C’est précisément à ce niveau précis qu’apparaît toute l’importance et la véritable dimension de la dynamique du 14 Mars. Pour la première fois dans l’Histoire contemporaine du Liban, les places publiques et les artères principales de la capitale ont connu en effet un gigantesque élan populaire trans-communautaire, reflétant un sentiment libanais dépassant largement les barrières confessionnelles. Avec pour leitmotiv "Le Liban d’abord" – qui résume tout – les masses chrétiennes, sunnites, druzes, et des élites chiites, sont descendues ensemble, côte à côte, dans les rues par dizaines de milliers, parfois par centaines de milliers, brandissant le drapeau libanais – exclusivement – scandant les mêmes slogans, portant à bout de bras des calicots exposant les mêmes revendications nationales… Un réel précédent populaire qui contrastait avec l’entente de 1943, limitée à une poignée de leaders alors que les bases respectives n’étaient pas en phase avec les orientations au sommet.

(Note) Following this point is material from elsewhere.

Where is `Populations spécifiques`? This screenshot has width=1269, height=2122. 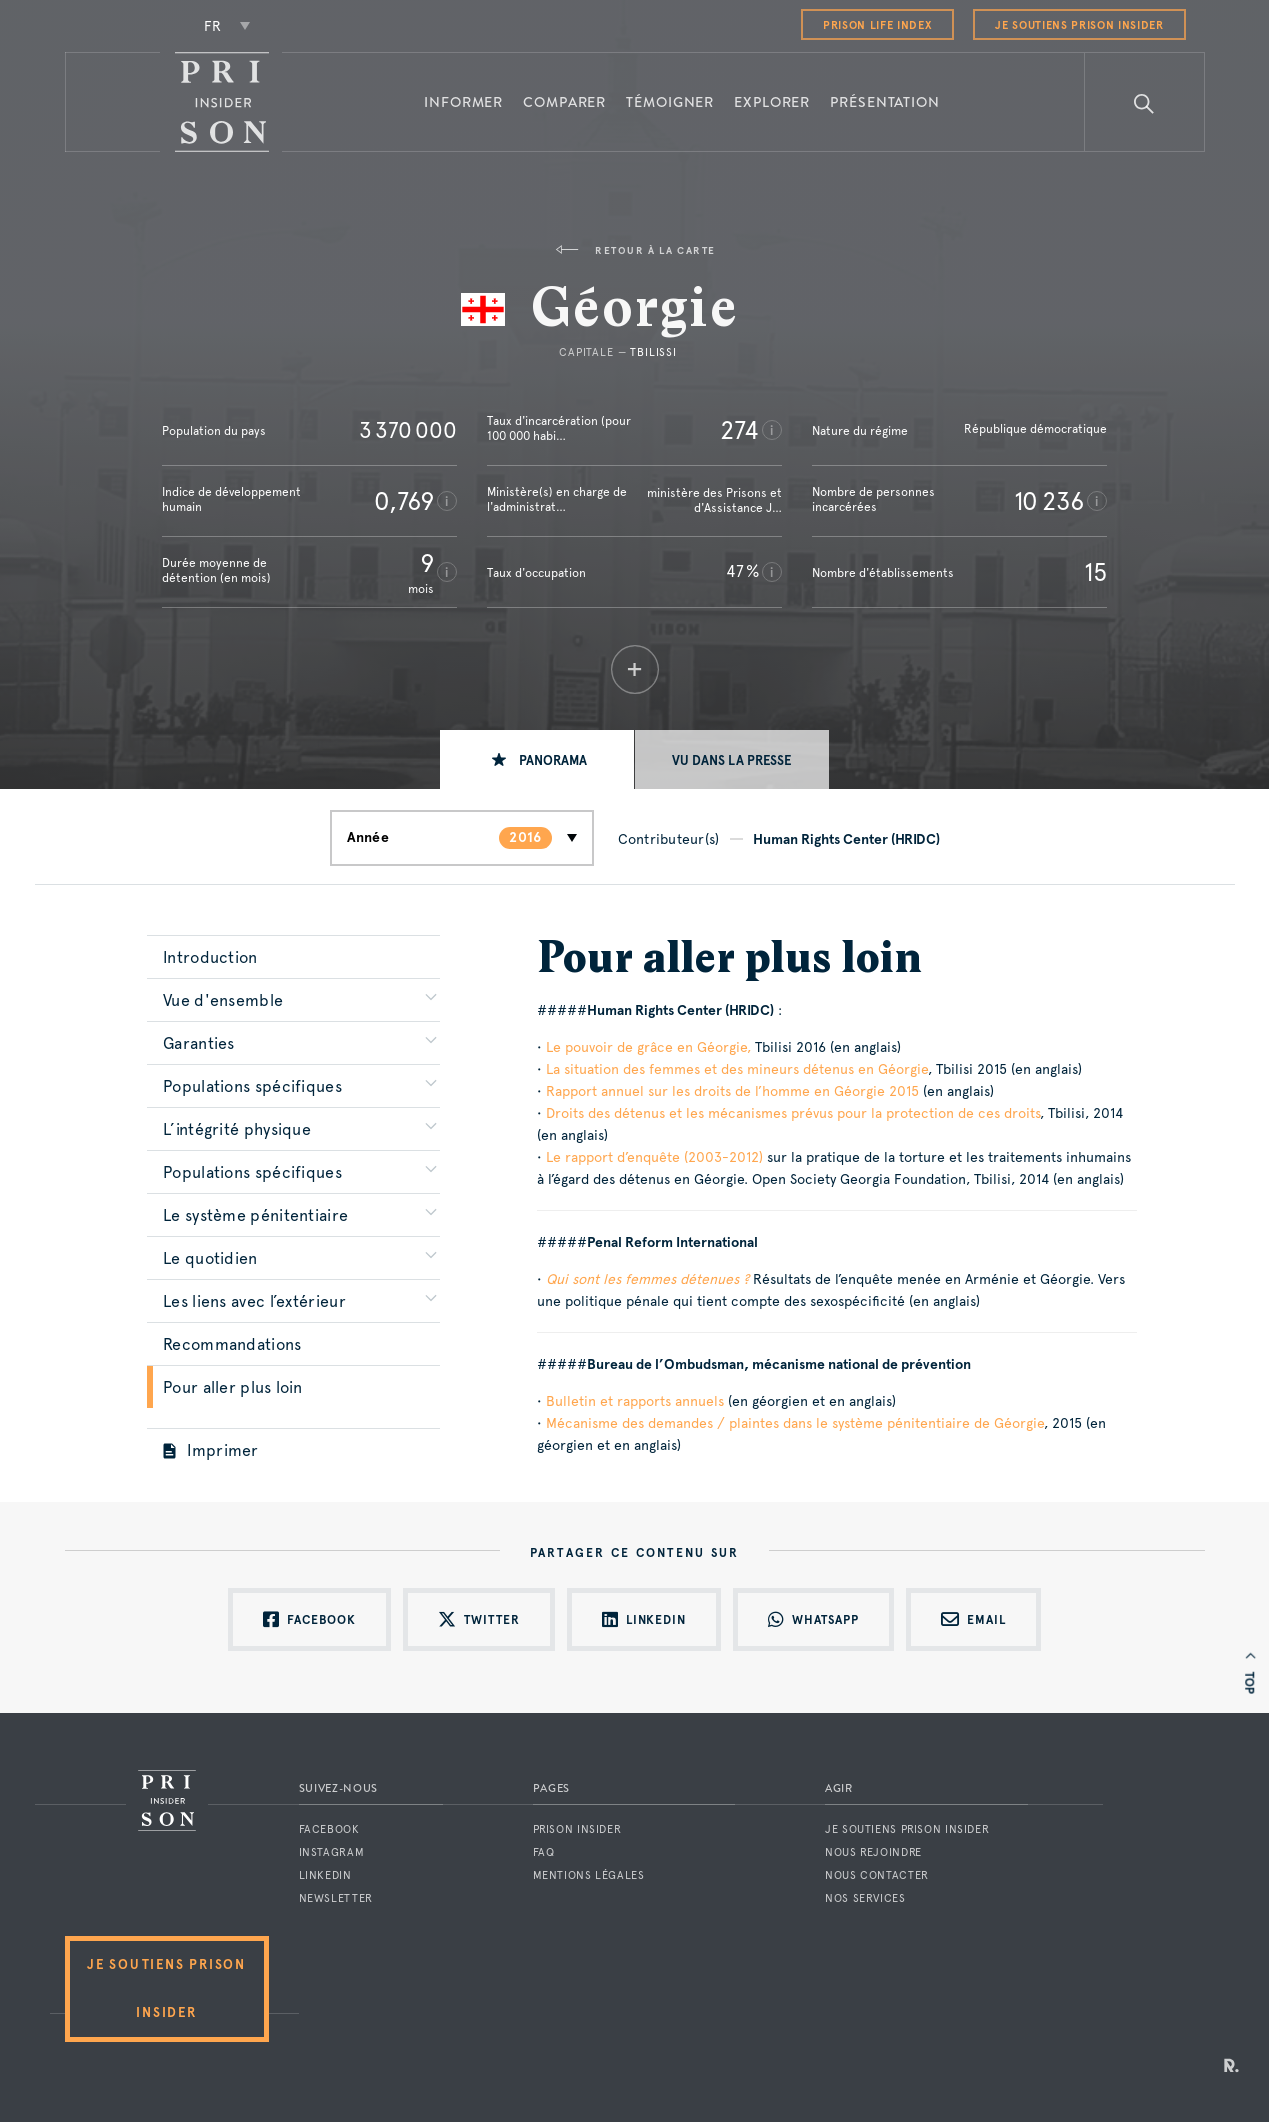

Une véritable dynamique libaniste trans-communautaire était ainsi en marche, constituant un réel danger pour le projet transnational de la formation pro-iranienne. Et pour torpiller cette dynamique, tous les coups seront permis, y compris une guerre en 2006 et celle provoquée le 8 octobre. Avec, à l’arrivée, la déconstruction de l’État central et une tentative de changer en profondeur le visage du Liban en essayant, en vain, de remettre en question la spécificité du pays du Cèdre, son pluralisme et tout ce qui a fait sa raison d’être à travers les siècles. On n’efface pas l’Histoire, les racines et l’inconscient collectif d’un peuple en parachutant manu militari des projets politiques façonnés à la mesure d’une puissance étrangère aux ambitions hégémoniques démesurées.